But as this the ultimate guide to data classification, we should probably elaborate a little. Whether you have 100 or 100,000 pages in your Confluence, you and your teammates need structure and consistency in order to manage and protect all that data. At a base level, data classification is important because it establishes a system for managing this very scenario, right across your organization.
However, data classification’s value goes beyond the day-to-day information access and management.
Let’s start by stepping back and looking at the world in which we’re all working today.
Recent stats around data loss and breaches are, frankly, terrifying. We cover how data classification supports DLP strategies in the next section, but we’ll just share a few numbers first. Did you know that up to 94% companies who experience a data breach never recover? According to research compiled by Truelist, it can take almost nine months for organizations to identify and contain a data breach – and many never regroup from the resulting impact.

We’ve also seen fairly recent changes in legislation, such as the General Data Protection Regulation (GDPR) back in 2017, which has seen organizations across Europe refocus their attentions on data protection. Across the pond in the US, meanwhile, the California Privacy Rights Act came into force in 2020, with four other states now looking to introduce ‘GDPR-inspired statutes’ in 2023.

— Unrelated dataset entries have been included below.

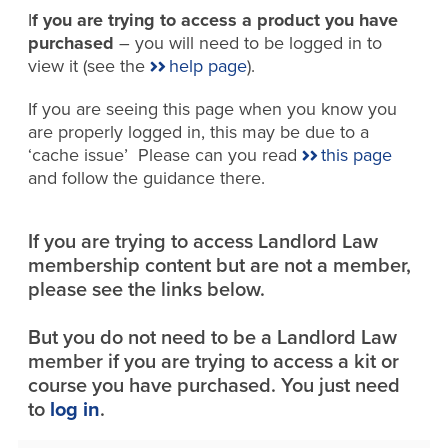
I
f you are trying to access a product you have
purchased
– you will need to be logged in to
view it (see the
help page
).
If you are seeing this page when you know you
are properly logged in, this may be due to a
‘cache issue’ Please can you read
this page
and follow the guidance there.
If you are trying to access Landlord Law
membership content but are not a member,
please see the links below.
But you do not need to be a Landlord Law
member if you are trying to access a kit or
course you have purchased. You just need
to
log in
.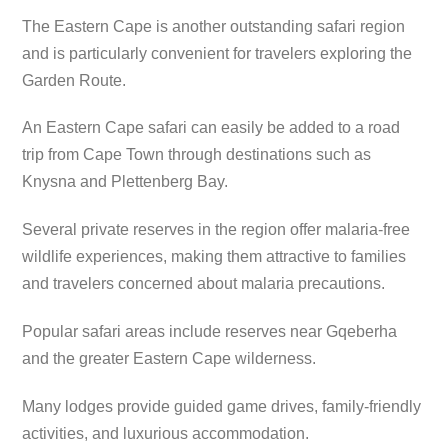
The Eastern Cape is another outstanding safari region
and is particularly convenient for travelers exploring the
Garden Route.
An Eastern Cape safari can easily be added to a road
trip from Cape Town through destinations such as
Knysna and Plettenberg Bay.
Several private reserves in the region offer malaria-free
wildlife experiences, making them attractive to families
and travelers concerned about malaria precautions.
Popular safari areas include reserves near Gqeberha
and the greater Eastern Cape wilderness.
Many lodges provide guided game drives, family-friendly
activities, and luxurious accommodation.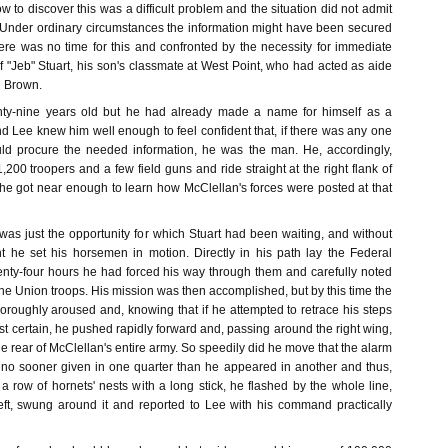
w to discover this was a difficult problem and the situation did not admit
 Under ordinary circumstances the information might have been secured
here was no time for this and confronted by the necessity for immediate
f "Jeb" Stuart, his son's classmate at West Point, who had acted as aide
n Brown.
nty-nine years old but he had already made a name for himself as a
nd Lee knew him well enough to feel confident that, if there was any one
ld procure the needed information, he was the man. He, accordingly,
,200 troopers and a few field guns and ride straight at the right flank of
 he got near enough to learn how McClellan's forces were posted at that
was just the opportunity for which Stuart had been waiting, and without
 he set his horsemen in motion. Directly in his path lay the Federal
wenty-four hours he had forced his way through them and carefully noted
 the Union troops. His mission was then accomplished, but by this time the
roughly aroused and, knowing that if he attempted to retrace his steps
t certain, he pushed rapidly forward and, passing around the right wing,
he rear of McClellan's entire army. So speedily did he move that the alarm
no sooner given in one quarter than he appeared in another and thus,
 a row of hornets' nests with a long stick, he flashed by the whole line,
ft, swung around it and reported to Lee with his command practically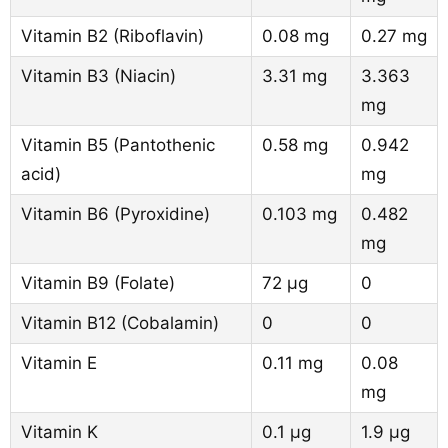
Vitamin B2 (Riboflavin)
0.08 mg
0.27 mg
Vitamin B3 (Niacin)
3.31 mg
3.363
mg
Vitamin B5 (Pantothenic
0.58 mg
0.942
acid)
mg
Vitamin B6 (Pyroxidine)
0.103 mg
0.482
mg
Vitamin B9 (Folate)
72 µg
0
Vitamin B12 (Cobalamin)
0
0
Vitamin E
0.11 mg
0.08
mg
Vitamin K
0.1 µg
1.9 µg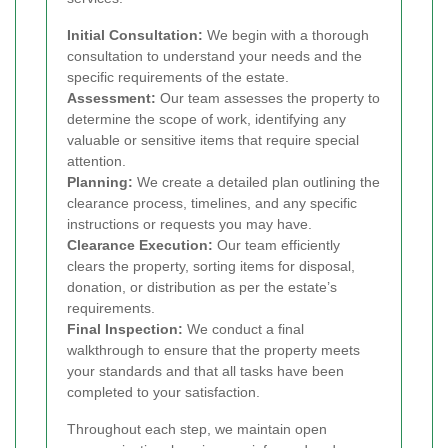
Initial Consultation:
We begin with a thorough
consultation to understand your needs and the
specific requirements of the estate.
Assessment:
Our team assesses the property to
determine the scope of work, identifying any
valuable or sensitive items that require special
attention.
Planning:
We create a detailed plan outlining the
clearance process, timelines, and any specific
instructions or requests you may have.
Clearance Execution:
Our team efficiently
clears the property, sorting items for disposal,
donation, or distribution as per the estate’s
requirements.
Final Inspection:
We conduct a final
walkthrough to ensure that the property meets
your standards and that all tasks have been
completed to your satisfaction.
Throughout each step, we maintain open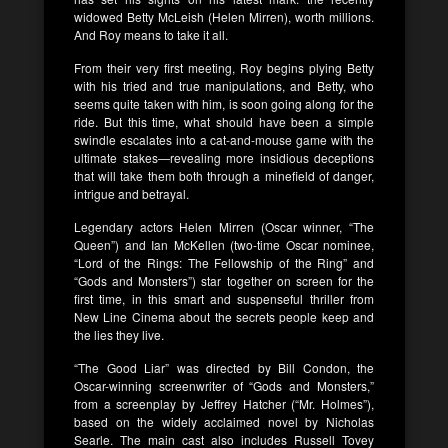
widowed Betty McLeish (Helen Mirren), worth millions.
And Roy means to take it all.
From their very first meeting, Roy begins plying Betty
with his tried and true manipulations, and Betty, who
seems quite taken with him, is soon going along for the
ride. But this time, what should have been a simple
swindle escalates into a cat-and-mouse game with the
ultimate stakes—revealing more insidious deceptions
that will take them both through a minefield of danger,
intrigue and betrayal.
Legendary actors Helen Mirren (Oscar winner, “The
Queen”) and Ian McKellen (two-time Oscar nominee,
“Lord of the Rings: The Fellowship of the Ring” and
“Gods and Monsters”) star together on screen for the
first time, in this smart and suspenseful thriller from
New Line Cinema about the secrets people keep and
the lies they live.
“The Good Liar” was directed by Bill Condon, the
Oscar-winning screenwriter of “Gods and Monsters,”
from a screenplay by Jeffrey Hatcher (“Mr. Holmes”),
based on the widely acclaimed novel by Nicholas
Searle. The main cast also includes Russell Tovey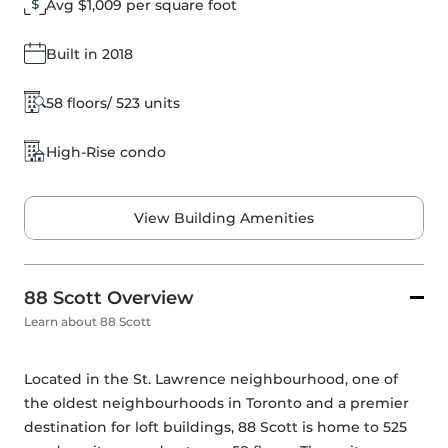
Avg $1,009 per square foot
Built in 2018
58 floors/ 523 units
High-Rise condo
View Building Amenities
88 Scott Overview
Learn about 88 Scott
Located in the St. Lawrence neighbourhood, one of 
the oldest neighbourhoods in Toronto and a premier 
destination for loft buildings, 88 Scott is home to 525 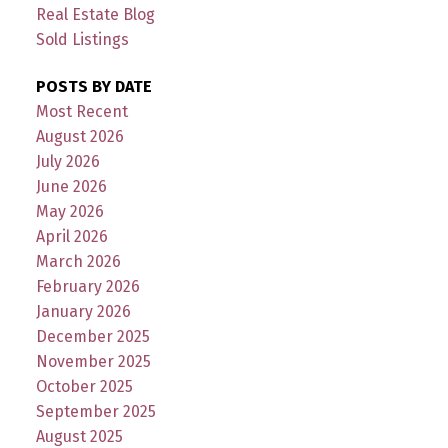
Real Estate Blog
Sold Listings
POSTS BY DATE
Most Recent
August 2026
July 2026
June 2026
May 2026
April 2026
March 2026
February 2026
January 2026
December 2025
November 2025
October 2025
September 2025
August 2025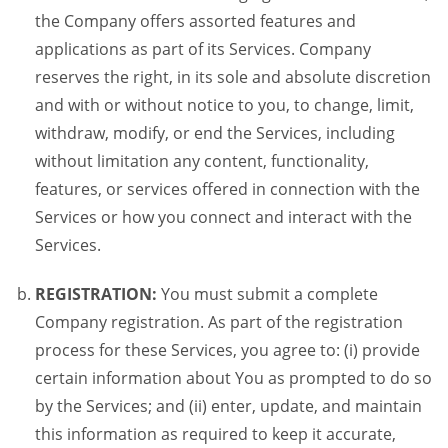
the Company offers assorted features and
applications as part of its Services. Company
reserves the right, in its sole and absolute discretion
and with or without notice to you, to change, limit,
withdraw, modify, or end the Services, including
without limitation any content, functionality,
features, or services offered in connection with the
Services or how you connect and interact with the
Services.
REGISTRATION:
You must submit a complete
Company registration. As part of the registration
process for these Services, you agree to: (i) provide
certain information about You as prompted to do so
by the Services; and (ii) enter, update, and maintain
this information as required to keep it accurate,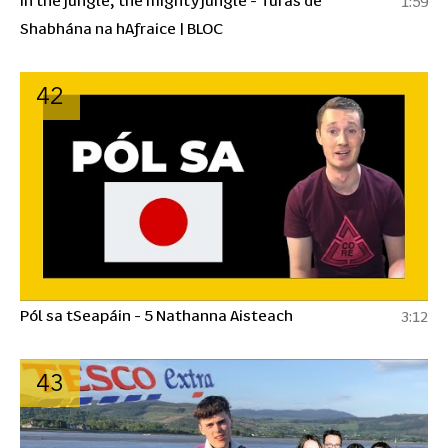
1:59
Shabhána na hAfraice | BLOC
42
Pól sa tSeapáin - 5 Nathanna Aisteach
3:12
43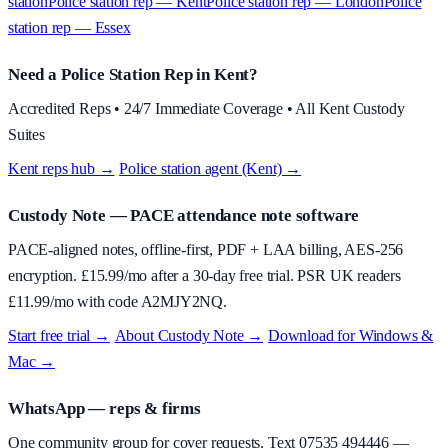
station
Police station rep — Kent
Police station rep — London
Police
station rep — Essex
Need a Police Station Rep in Kent?
Accredited Reps • 24/7 Immediate Coverage • All Kent Custody
Suites
Kent reps hub →
·
Police station agent (Kent) →
Custody Note
— PACE attendance note software
PACE-aligned notes, offline-first, PDF + LAA billing, AES-256
encryption. £
15.99
/mo after a 30-day free trial. PSR UK readers
£
11.99
/mo with code
A2MJY2NQ
.
Start free trial →
·
About
Custody Note
→
·
Download for Windows &
Mac →
WhatsApp — reps & firms
One community group for cover requests. Text
07535 494446
—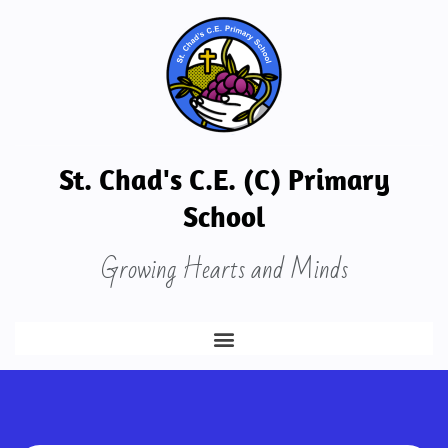
St. Chad's C.E. (C) Primary
School
Growing Hearts and Minds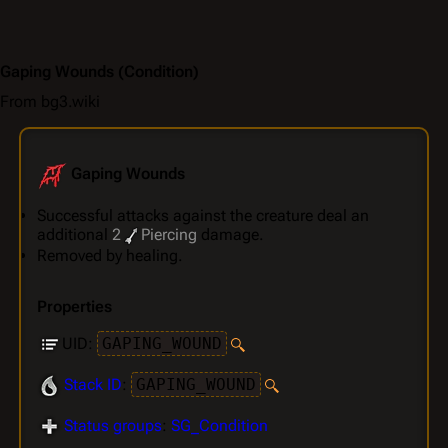
Gaping Wounds
(Condition)
From bg3.wiki
Gaping Wounds
Successful attacks against the creature deal an
additional
2
Piercing
damage.
Removed by healing.
Properties
UID:
GAPING_WOUND
Stack ID
:
GAPING_WOUND
Status groups
:
SG_Condition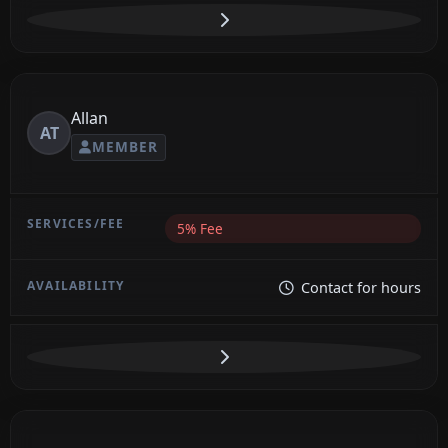
Allan
AT
MEMBER
5% Fee
Contact for hours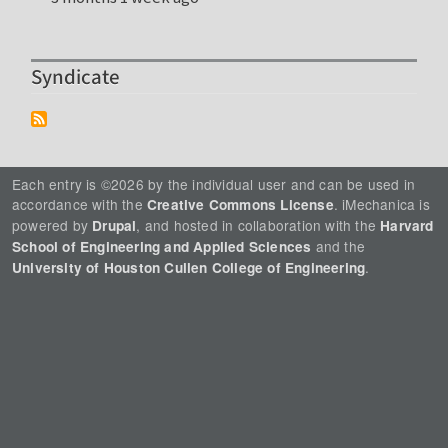
Syndicate
Each entry is ©2026 by the individual user and can be used in
accordance with the
. iMechanica is
Creative Commons License
powered by
, and hosted in collaboration with the
Drupal
Harvard
and the
School of Engineering and Applied Sciences
.
University of Houston Cullen College of Engineering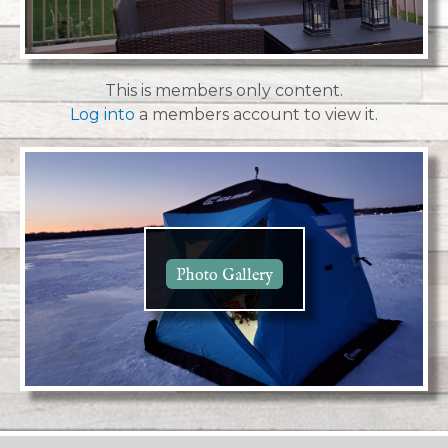
This is members only content.
Log into
a members account to view it.
Photo Gallery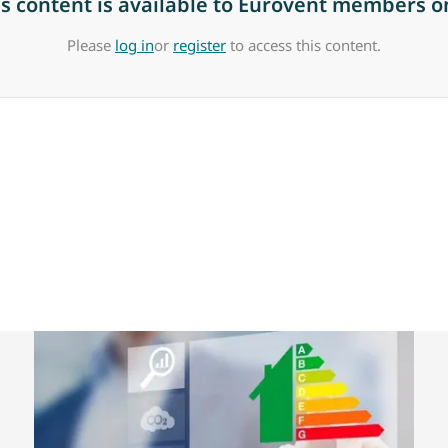
is content is available to Eurovent members on
Please
log in
or
register
to access this content.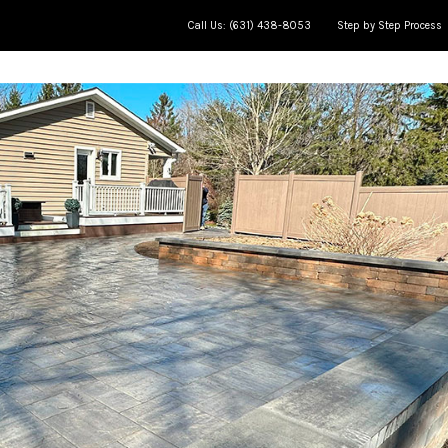
Call Us: (631) 438-8053
Step by Step Process
ce
Meet The Team
Jobs in Progress
AP Learning Cente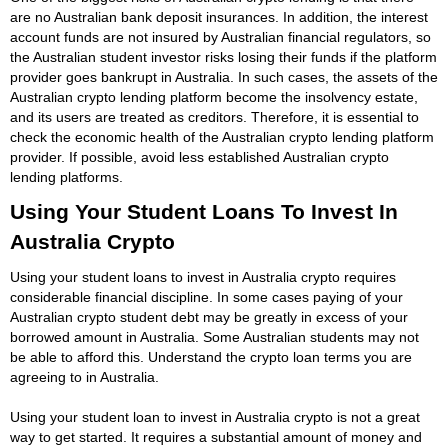
are no Australian bank deposit insurances. In addition, the interest
account funds are not insured by Australian financial regulators, so
the Australian student investor risks losing their funds if the platform
provider goes bankrupt in Australia. In such cases, the assets of the
Australian crypto lending platform become the insolvency estate,
and its users are treated as creditors. Therefore, it is essential to
check the economic health of the Australian crypto lending platform
provider. If possible, avoid less established Australian crypto
lending platforms.
Using Your Student Loans To Invest In
Australia Crypto
Using your student loans to invest in Australia crypto requires
considerable financial discipline. In some cases paying of your
Australian crypto student debt may be greatly in excess of your
borrowed amount in Australia. Some Australian students may not
be able to afford this. Understand the crypto loan terms you are
agreeing to in Australia.
Using your student loan to invest in Australia crypto is not a great
way to get started. It requires a substantial amount of money and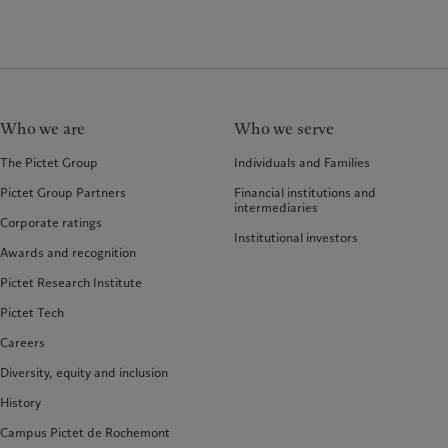
Who we are
Who we serve
The Pictet Group
Individuals and Families
Pictet Group Partners
Financial institutions and
intermediaries
Corporate ratings
Institutional investors
Awards and recognition
Pictet Research Institute
Pictet Tech
Careers
Diversity, equity and inclusion
History
Campus Pictet de Rochemont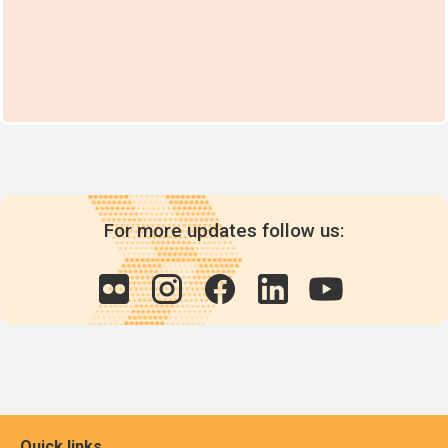
For more updates follow us:
Quick links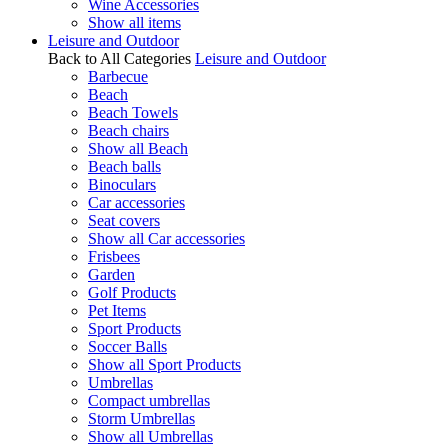
Wine Accessories
Show all items
Leisure and Outdoor
Back to All Categories
Leisure and Outdoor
Barbecue
Beach
Beach Towels
Beach chairs
Show all Beach
Beach balls
Binoculars
Car accessories
Seat covers
Show all Car accessories
Frisbees
Garden
Golf Products
Pet Items
Sport Products
Soccer Balls
Show all Sport Products
Umbrellas
Compact umbrellas
Storm Umbrellas
Show all Umbrellas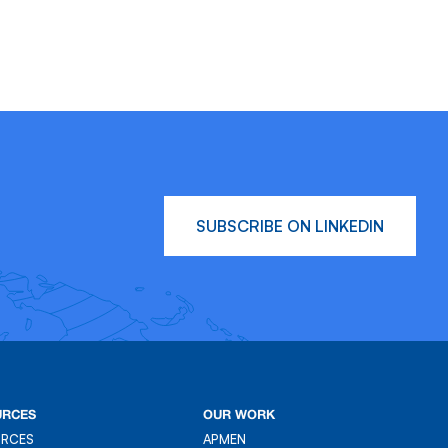
SUBSCRIBE ON LINKEDIN
URCES
OUR WORK
URCES
APMEN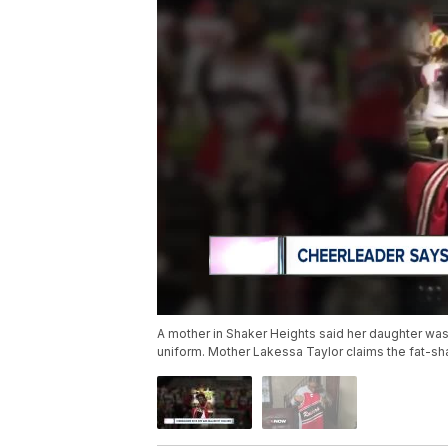
A mother in Shaker Heights said her daughter was 
uniform. Mother Lakessa Taylor claims the fat-sh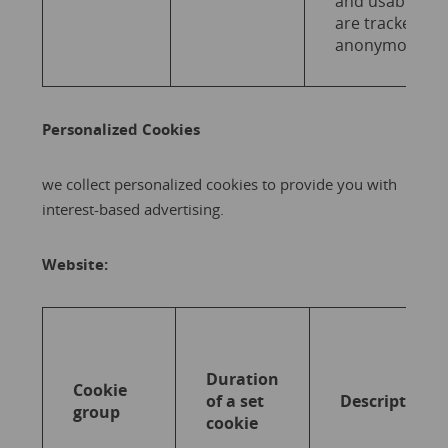
and usability
are tracked
anonymously.
Personalized Cookies
we collect personalized cookies to provide you with
interest-based advertising.
Website:
Duration
Cookie
of a set
Description
group
cookie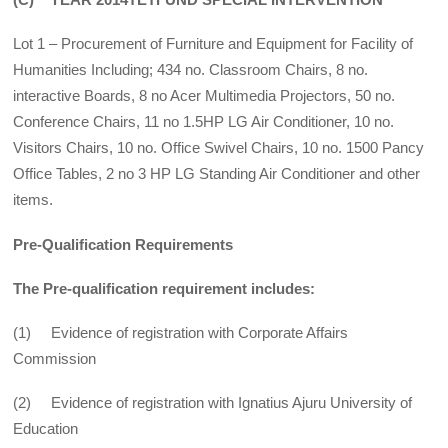
Lot 1 – Procurement of Furniture and Equipment for Facility of
Humanities Including; 434 no. Classroom Chairs, 8 no.
interactive Boards, 8 no Acer Multimedia Projectors, 50 no.
Conference Chairs, 11 no 1.5HP LG Air Conditioner, 10 no.
Visitors Chairs, 10 no. Office Swivel Chairs, 10 no. 1500 Pancy
Office Tables, 2 no 3 HP LG Standing Air Conditioner and other
items.
Pre-Qualification Requirements
The Pre-qualification requirement includes:
(1) Evidence of registration with Corporate Affairs
Commission
(2) Evidence of registration with Ignatius Ajuru University of
Education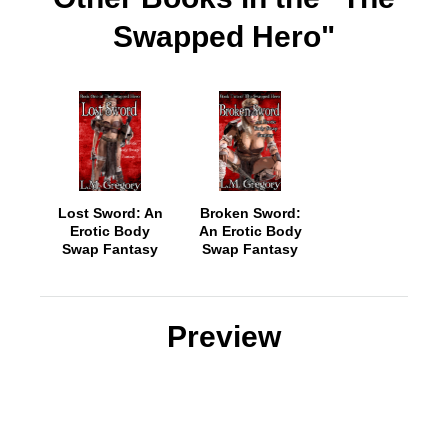
Swapped Hero"
Lost Sword: An
Broken Sword:
Erotic Body
An Erotic Body
Swap Fantasy
Swap Fantasy
Preview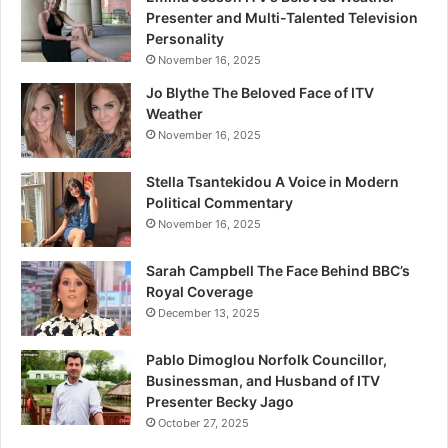
Presenter and Multi-Talented Television
Personality
November 16, 2025
Jo Blythe The Beloved Face of ITV
Weather
November 16, 2025
Stella Tsantekidou A Voice in Modern
Political Commentary
November 16, 2025
Sarah Campbell The Face Behind BBC’s
Royal Coverage
December 13, 2025
Pablo Dimoglou Norfolk Councillor,
Businessman, and Husband of ITV
Presenter Becky Jago
October 27, 2025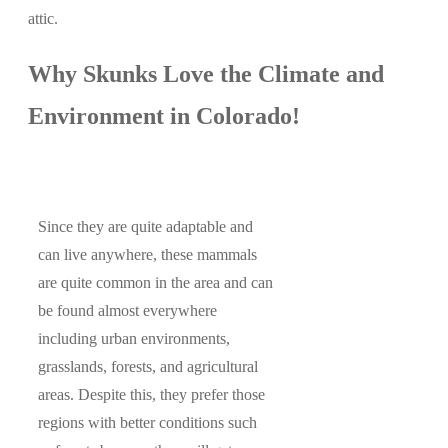
attic.
Why Skunks Love the Climate and
Environment in Colorado!
Since they are quite adaptable and
can live anywhere, these mammals
are quite common in the area and can
be found almost everywhere
including urban environments,
grasslands, forests, and agricultural
areas. Despite this, they prefer those
regions with better conditions such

These new regulations, coupled with regular reports of high-profile ransomware attacks, data leaks and increasingly sophisticated hackers, mean we’re now in an era where information security is (or should be) a top priority for organizations big and small.
Within this landscape, employees, customers and partners will (or, again, should!) be asking companies how they will protect their data. A powerful data classification process should be one of your answers.
So, we’ve set the scene. Let’s now explore the value of data classification in a little more depth:
- Data classification enhances awareness and assessment skills: Data classification is an important process because it forces you to analyze the significance of each and every piece of information you have. During this process you’ll have to ask yourself: ‘What is the worst thing that could happen if this information became public?’ This level of questioning is not dissimilar to a data protection risk or impact assessment.
- It encourages a culture of sensitivity and confidentiality: Some data simply should not be shared outside of a few key team members. From salary details to business plans, sensitive data must be protected and access controlled. When you formally classify data like this as ‘confidential’ or ‘high risk’, it reinforces the importance of protecting it amongst your team members, and helps everyone to consider how they access and use such data (if at all). Crucially, you can then take action to protect it.
- Encourages accountability: Following an assessment and implementation of data classification levels, teammates will be more aware of the type of data they deal with and its value. It also helps them to understand their duties in protecting data from leaks or breaches.
- Your may unearth some hidden risks: By taking the time to review your data, there is a chance you will find sensitive information that you were previously unaware of. Whilst this can be unnerving, it does mean you can take action and safeguard it from loss or disclosure.
- Reduces the risk of liability: Data breaches can incur legal or financial liabilities. Data classification will help you identify higher risk information so you can put the right safeguards and controls to protect it. This minimizes the risk of exposure or disclosure which could result in legal action, financial penalties and reputational damage. (Nothing major, then
)
- Protects your intellectual property: Content such as project proposals or partnership agreements can become critical if not appropriately secured. Even seemingly innocent data can reveal valuable information to people outside of your organization if it is lost or disclosed.
- Establishes consistent processes: Ultimately, a robust and well managed data classification process establishes a framework for handling data in your organization. All team members should be confident as to which data they can access or use, and equally sure identifying which data needs greater restrictions or protection.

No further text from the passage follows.